[Collected data]
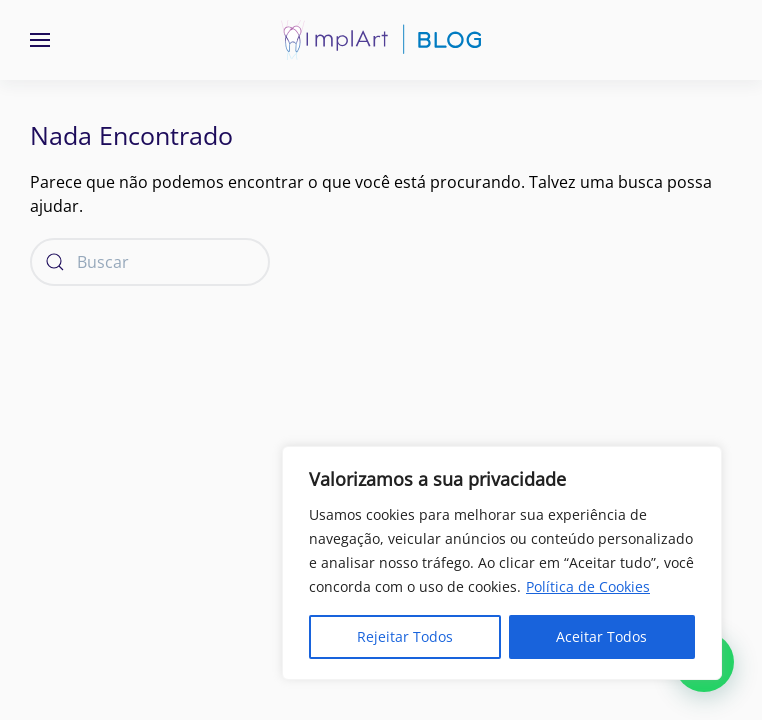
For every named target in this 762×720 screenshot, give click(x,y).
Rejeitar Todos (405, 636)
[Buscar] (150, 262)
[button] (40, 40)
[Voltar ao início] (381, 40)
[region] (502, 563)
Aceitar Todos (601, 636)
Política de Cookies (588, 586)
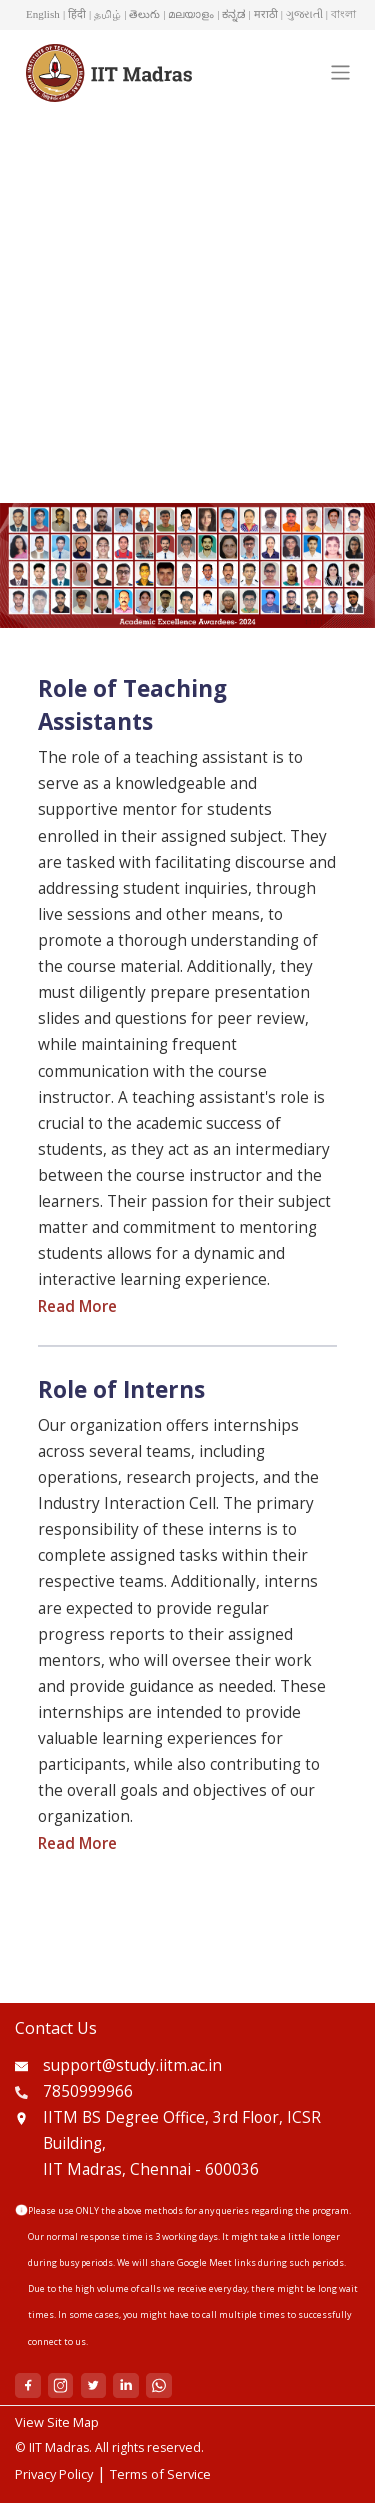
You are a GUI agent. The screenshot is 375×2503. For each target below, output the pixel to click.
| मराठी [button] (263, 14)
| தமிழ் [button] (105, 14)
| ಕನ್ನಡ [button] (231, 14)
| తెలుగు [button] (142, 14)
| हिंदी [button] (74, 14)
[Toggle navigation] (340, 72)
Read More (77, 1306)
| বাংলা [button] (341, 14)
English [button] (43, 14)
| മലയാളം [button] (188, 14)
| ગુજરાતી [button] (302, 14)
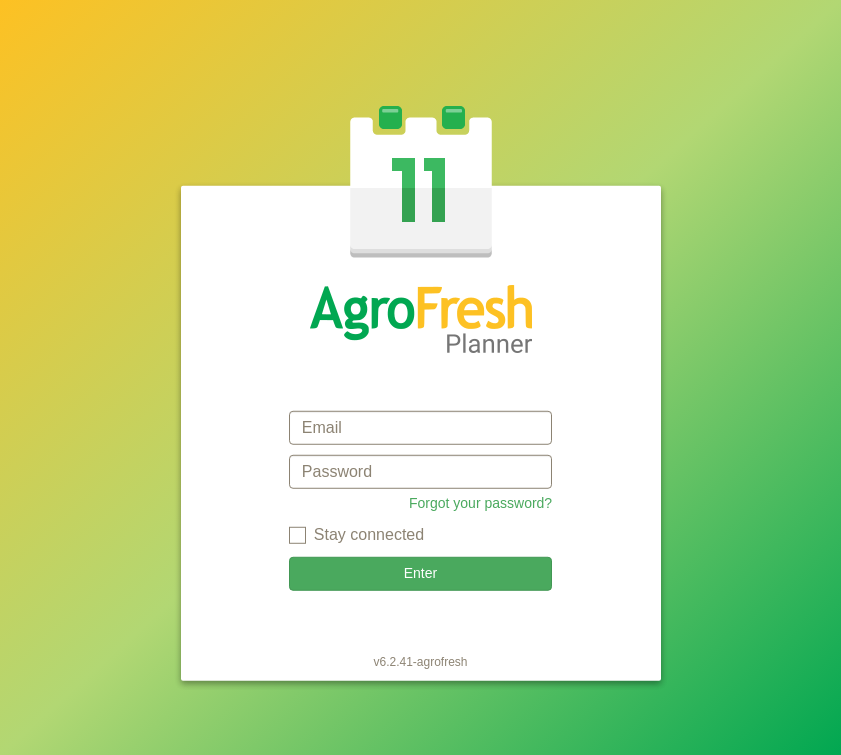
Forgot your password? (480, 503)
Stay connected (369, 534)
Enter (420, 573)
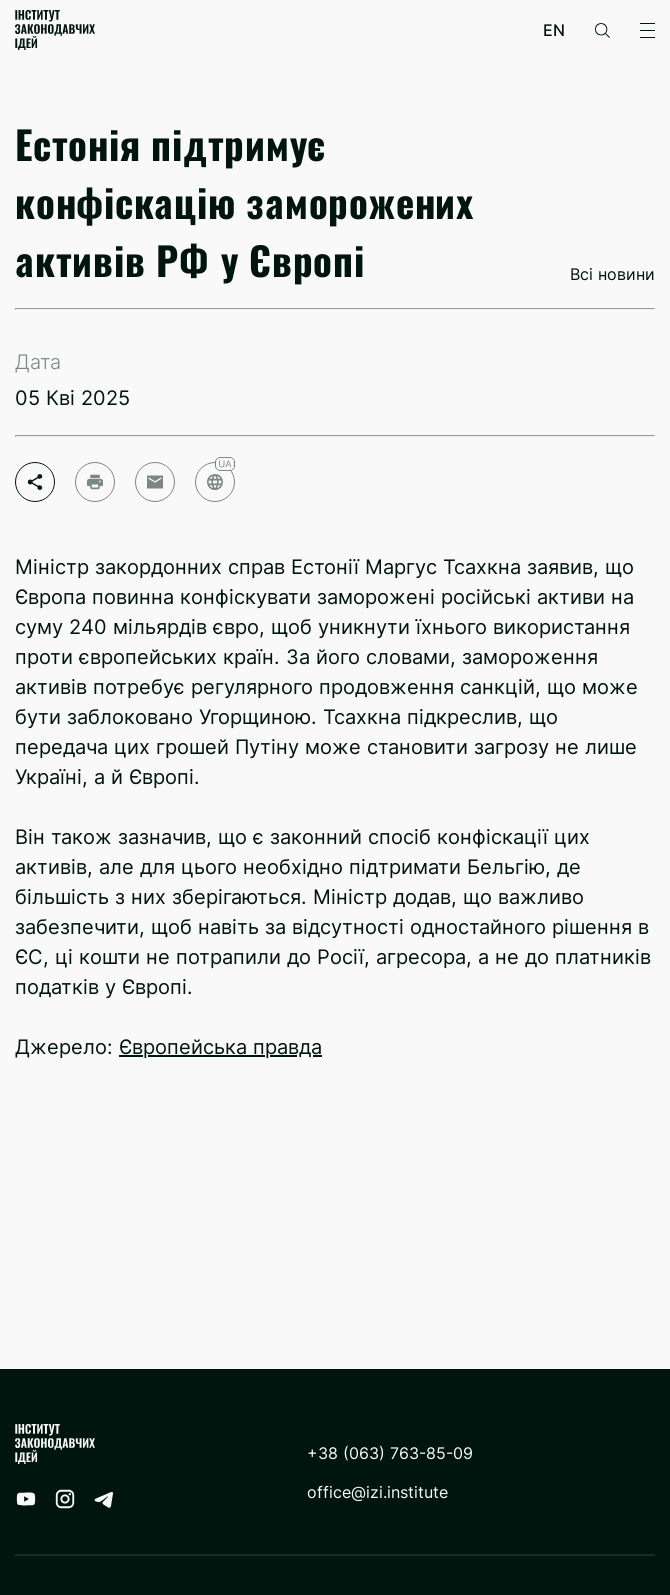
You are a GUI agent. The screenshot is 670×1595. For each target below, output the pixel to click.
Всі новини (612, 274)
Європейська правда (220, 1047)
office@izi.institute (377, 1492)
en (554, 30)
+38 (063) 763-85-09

▶ [Aim of the task]:
Reproduce, exactly and only, the lines of the records above starting at the line with "[button] (231, 14)" and ending at the line with "Всі новини (612, 274)", both included. Leave every picture out.

▶ [Problem solution]:
| ಕನ್ನಡ [button] (231, 14)
| తెలుగు [button] (142, 14)
| हिंदी [button] (74, 14)
[Toggle navigation] (340, 72)
Read More (77, 1306)
| বাংলা [button] (341, 14)
English [button] (43, 14)
| മലയാളം [button] (188, 14)
| ગુજરાતી [button] (302, 14)
Forgot your password? (480, 503)
Stay connected (369, 534)
Enter (420, 573)
You are a GUI agent. The screenshot is 670×1595. For each target below, output the pixel to click.
Всі новини (612, 274)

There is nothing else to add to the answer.